Measuring Memory Requirements
There are difficulties for determining memory requirements in the usual operating environment of a modern PC:
- Should only the process and toolkit executing be accounted or operating system and display environment (Xorg, console/Framebuffer or Windows) as well? I decided to only determine a memory requirement for the execution of the process that i wrote the program for.
- How deterministic is the reported value? Would the reported size differ on systems with the same software but different hardware capacity? Does the operating system manage commitment of memory to processes ad-hoc, in an adaptive fashion? Could process or operating system be „tuned“ for reducing the amount of required memory? Satisfying answers to these questions are beyond the possibilities of this article, and only a rough comparison of non-optimized environments can be given.

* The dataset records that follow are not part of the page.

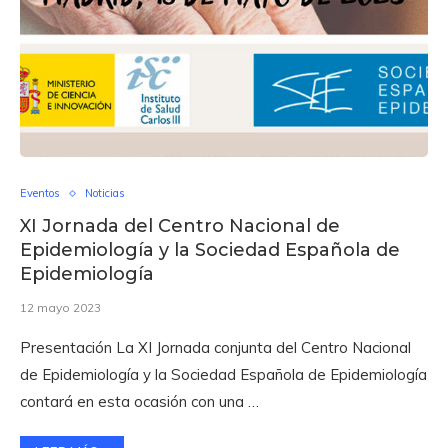
Eventos
Noticias
XI Jornada del Centro Nacional de
Epidemiología y la Sociedad Española de
Epidemiología
12 mayo 2023
Presentación La XI Jornada conjunta del Centro Nacional
de Epidemiología y la Sociedad Española de Epidemiología
contará en esta ocasión con una …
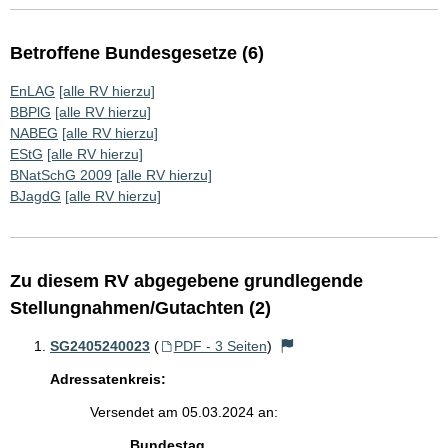
Betroffene Bundesgesetze (6)
EnLAG
[alle RV hierzu]
BBPlG
[alle RV hierzu]
NABEG
[alle RV hierzu]
EStG
[alle RV hierzu]
BNatSchG 2009
[alle RV hierzu]
BJagdG
[alle RV hierzu]
Zu diesem RV abgegebene grundlegende
Stellungnahmen/Gutachten (2)
SG2405240023
(
PDF - 3 Seiten
)
Adressatenkreis:
Versendet am 05.03.2024 an:
Bundestag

- On a specific note, since DOS is a single-task operating system, there is no easy way to monitor a task while it is running. Since the DOS solution presented here runs in the „real mode“ of the x86 processor, it only has access to 1 MB of memory, and this can be given as an upper bound of this solutions memory requirement (nota bene, including the QuickBASIC intepreter and IDE).
These are the methods of measurement i applied:
- On GNU/Linux i determined VM resident set size (RSS) as reported by /proc/$PID/status.
- On Windows i determined the private working set size (PWSS) using Visual Studio’s profiling session.
- For a real mode DOS application, i assume 1.024 kB as upper bound for memory requirement; CPU load is not available.